This sounds brutal mate :thumb:

I've got legs tomorrow and shall defo's give this a try.

Cheers for all your helpful advice mate. Much appreciated.


----------



## Beats (Jun 9, 2011)

We dont have Hack Squat machine in our gym is there anything can do apart from the ham curl machine that will hit the hammys hard?

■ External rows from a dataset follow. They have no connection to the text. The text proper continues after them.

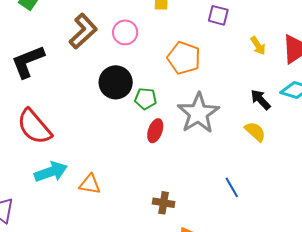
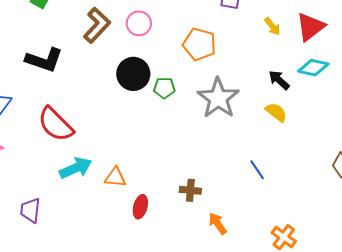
black L-shape: (28, 62) -> (44, 60), turned -135
red ellipse: (155, 131) -> (140, 207), moved

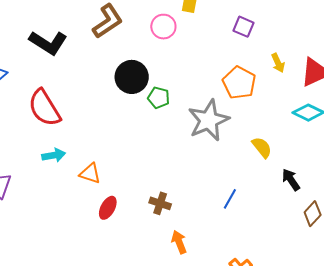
pink circle: (139, 23) -> (163, 27), moved
orange pentagon: (199, 44) -> (239, 83), moved
black arrow: (279, 80) -> (291, 180), moved
cyan arrow: (76, 168) -> (54, 155), size x0.7
blue line: (257, 170) -> (230, 199), turned 50

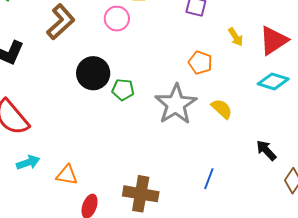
orange pentagon: (239, 83) -> (200, 63), size x0.7
yellow semicircle: (262, 147) -> (222, 109), moved
brown cross: (160, 203) -> (141, 194), size x1.6

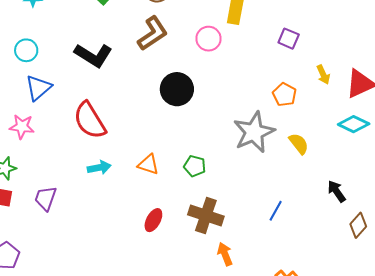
green pentagon: (123, 90) -> (195, 166), moved
orange triangle: (67, 175) -> (148, 165), moved

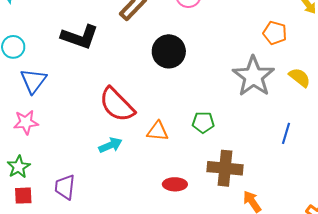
red semicircle: (90, 120) -> (117, 105), moved
blue line: (276, 211) -> (286, 133), moved
red ellipse: (153, 220) -> (175, 184), turned 75

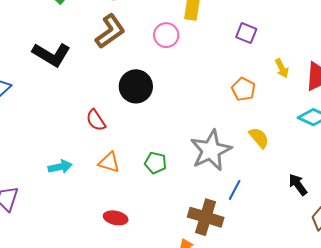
gray star: (253, 76) -> (211, 150), moved
red semicircle: (117, 105) -> (96, 120), moved, size x0.6
brown cross: (225, 168) -> (206, 217), moved

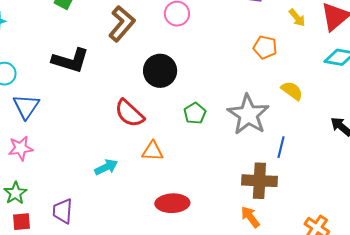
red semicircle: (96, 120) -> (129, 113), size x1.4
green pentagon: (156, 163) -> (195, 113), moved, turned -30
red ellipse: (116, 218) -> (172, 203), size x1.4

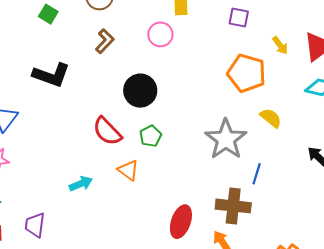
brown L-shape: (122, 24) -> (105, 41), size x0.7
orange pentagon: (265, 47) -> (246, 73), size x1.6
green pentagon: (195, 113) -> (151, 136), moved
orange triangle: (153, 151) -> (128, 170), turned 30
red ellipse: (172, 203) -> (181, 222), moved, turned -72

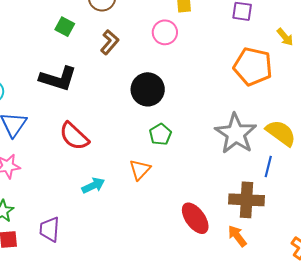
green square: (48, 14) -> (65, 27), moved
yellow semicircle: (271, 118) -> (281, 133), moved, size x1.4
red semicircle: (107, 131) -> (74, 136), moved
orange triangle: (128, 170) -> (140, 170), turned 40
red ellipse: (181, 222) -> (195, 218), turned -52

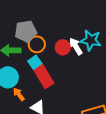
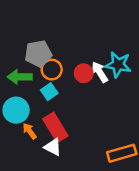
red rectangle: (44, 76) -> (55, 127), moved

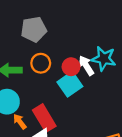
gray pentagon: (38, 54) -> (34, 29), moved
cyan square: (49, 92) -> (70, 84), moved, size x1.5

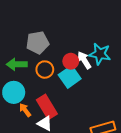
gray pentagon: (34, 29) -> (38, 43), moved
orange circle: (41, 63) -> (45, 70), moved

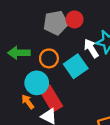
gray pentagon: (38, 43) -> (56, 23), moved
red circle: (71, 61) -> (75, 19), moved
cyan circle: (14, 92) -> (37, 83), moved

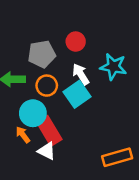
gray pentagon: (56, 23) -> (42, 54), moved
white arrow: (91, 48) -> (81, 74), moved

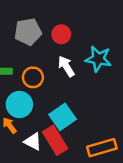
gray pentagon: (42, 54) -> (28, 32), moved
cyan square: (77, 94) -> (63, 117), moved
red rectangle: (49, 131) -> (55, 140), moved

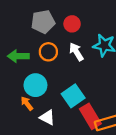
orange circle: (33, 77) -> (48, 52), moved
red rectangle: (55, 140) -> (90, 116), moved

Hate the machine my knee clicks away while I do it lol


----------



## big_jim_87 (Jul 9, 2009)

Dizzee! said:


> We dont have Hack Squat machine in our gym is there anything can do apart from the ham curl machine that will hit the hammys hard?
> 
> Hate the machine my knee clicks away while I do it lol


Smith with feet forward is actually a hack squat.

This will hit hams

Leg press with feet high will hit hams

Stiff leg deadlift will hit hams

Any ham curl will hit hams

Probably the best ham movement is ghr's or glut ham raises.


----------



## big_jim_87 (Jul 9, 2009)

Contest said:


> This sounds brutal mate :thumb:
> 
> I've got legs tomorrow and shall defo's give this a try.
> 
> Cheers for all your helpful advice mate. Much appreciated.


Make sure to take all the iso moves to failure!

No problem mate happy to help


----------



## Beats (Jun 9, 2011)

big_jim_87 said:


> Smith with feet forward is actually a hack squat.
> 
> This will hit hams
> 
> ...


Think a wee google search of GHR is in order.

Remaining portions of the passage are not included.